Revision total knee arthroplasty with Charcot-Marie-Tooth disease - a case report

Introduction and importance

Charcot-Marie-Tooth (CMT) disease is a rare hereditary neuropathy characterized by progressive distal muscle weakness and altered gait biomechanics. Total knee arthroplasty (TKA) in CMT patients can be challenging, as little is known about long-term outcomes. This case highlights the need for pre-operative planning and structured follow-up of patients with CMT who underwent TKA, as loosening might occur at an early stage.

Case presentation

A 72-year-old woman with advanced CMT disease presented with disabling pain and multidirectional instability ten years after a primary TKA. Radiographic evaluation revealed severe aseptic loosening and extensive metaphyseal bone loss. Revision surgery was performed in a one-stage approach using a rotating-hinge TKA with tibial metaphyseal augmentation. The patient experienced excellent recovery and functional improvement. One-stage revision to a rotating-hinge TKA demonstrated a favourable outcome at 3 years.

Clinical discussion

Patients with CMT may present with multiplanar joint instability and abnormal gait, placing increased stress on standard condylar implants and accelerating loosening.
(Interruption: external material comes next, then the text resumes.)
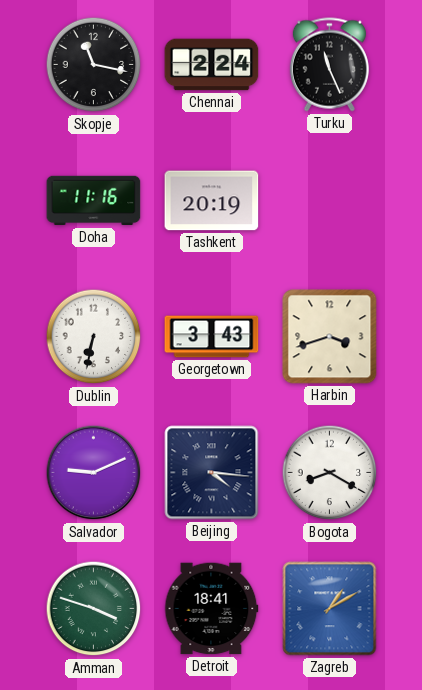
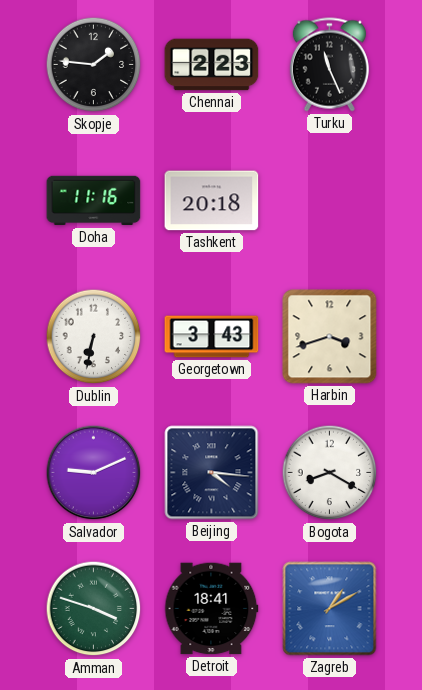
Skopje: 11:17 -> 1:46
Chennai: 2:24 -> 2:23
Tashkent: 20:19 -> 20:18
In such cases, standard implants may not be appropriate. Early consideration of stemmed or constrained implants may improve stability and durability. Revision surgery may be further complicated by bone loss and instability, warranting the use of rotating-hinged TKA systems. Close postoperative monitoring is critical to detect complications early in this high-risk population.

Conclusion

CMT-related neuromuscular dysfunction may predispose to early TKA failure. This case underlines the importance of preoperative planning and long-term follow-up. When major bone loss and instability are present, revision to a rotating-hinged TKA offers a reliable and durable solution.